Pathfinders: Selling History By The Pound
You have to hand it to Isis, in a way, for their orgiastic ability to outpace the world’s sense of shock-fatigue. Now they are bulldozing cities and sites which are among the most ancient in the world, sites like Nimrud, an Assyrian city dating from 1250BC, and Nineveh, capital of the Assyrian Empire and the largest city in the world until it fell to a coalition of Babylonians, Persians, Medes and Scythians. This at a time when Rome was still a village and western Europeans lived in hill-forts and hide tents.
It turns out though that Isis have not simply gone insane with cultural bloodlust against anything un-Islamic. They are canny operators in the capitalist marketplace. In public and on camera, they are weighing into ancient statues and monuments with pick-axes and sledgehammers.
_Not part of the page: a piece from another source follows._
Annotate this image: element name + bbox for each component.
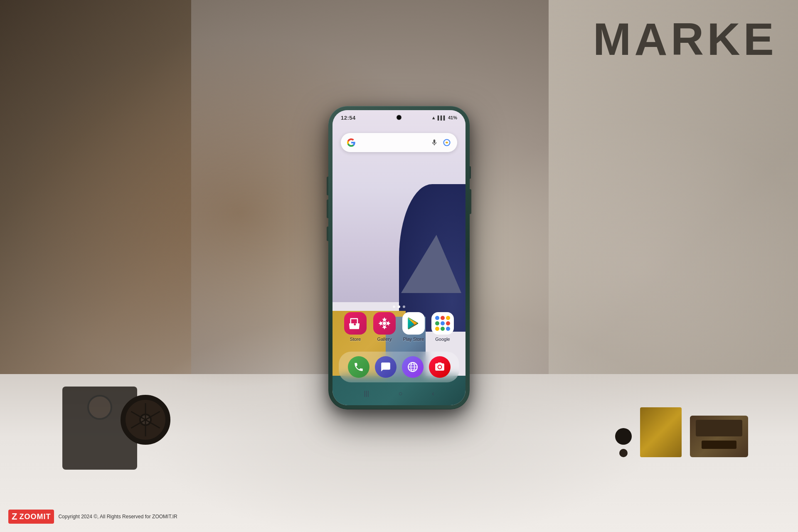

Privately and away from view, they are looting archaeological sites and making a fortune selling artefacts to western collectors through a black market administered by organised crime (New Scientist, 14 March). With sculptures, mosaics and coins fetching anything up to $60,000 a piece, it’s not hard to understand the incentive, and a bit of public vandalism is a very useful way to drive up black-market prices. Any socialist comment would be redundant.
Let’s Get Medi-evil
That Isis are total unmitigated bastards intent on clocking up crimes against humanity is hardly news, but nevertheless some liberals, ever cautious when faced with absolute statements of any sort, are tempted to look for mitigating factors. In an interview with the cast of BBC’s Tudor drama Wolf Hall, one actor observed that Islam was approximately 500 years behind Christianity in terms of age, and that if one were to look 500 years or so backwards in English history, what were we doing to each other then? The answer: beheading, burning, hanging, drawing and quartering. The intention of this observation was not to excuse Isis as such, but merely to provide some sort of historical context. The unfortunate effect, though, was to patronise the great majority of western Moslems who are quite at home with modern values, thanks very much, and don’t appreciate being described by well-meaning white actors as medieval barbarians.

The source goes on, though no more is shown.